[Extracted records]
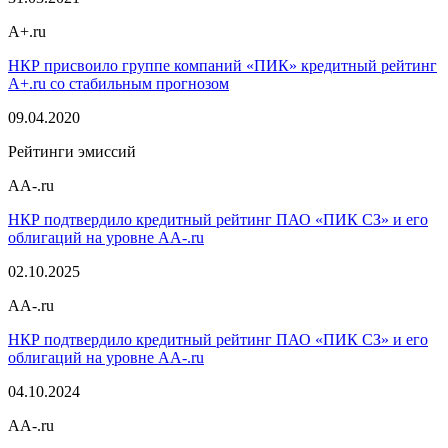
A+.ru
НКР присвоило группе компаний «ПИК» кредитный рейтинг
A+.ru со стабильным прогнозом
09.04.2020
Рейтинги эмиссий
AA-.ru
НКР подтвердило кредитный рейтинг ПАО «ПИК СЗ» и его
облигаций на уровне AA-.ru
02.10.2025
AA-.ru
НКР подтвердило кредитный рейтинг ПАО «ПИК СЗ» и его
облигаций на уровне AA-.ru
04.10.2024
AA-.ru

## What to produce
Give back the records above exactly. Pictures stay out.

## Task answer
A+.ru
НКР присвоило группе компаний «ПИК» кредитный рейтинг
A+.ru со стабильным прогнозом
09.04.2020
Рейтинги эмиссий
AA-.ru
НКР подтвердило кредитный рейтинг ПАО «ПИК СЗ» и его
облигаций на уровне AA-.ru
02.10.2025
AA-.ru
НКР подтвердило кредитный рейтинг ПАО «ПИК СЗ» и его
облигаций на уровне AA-.ru
04.10.2024
AA-.ru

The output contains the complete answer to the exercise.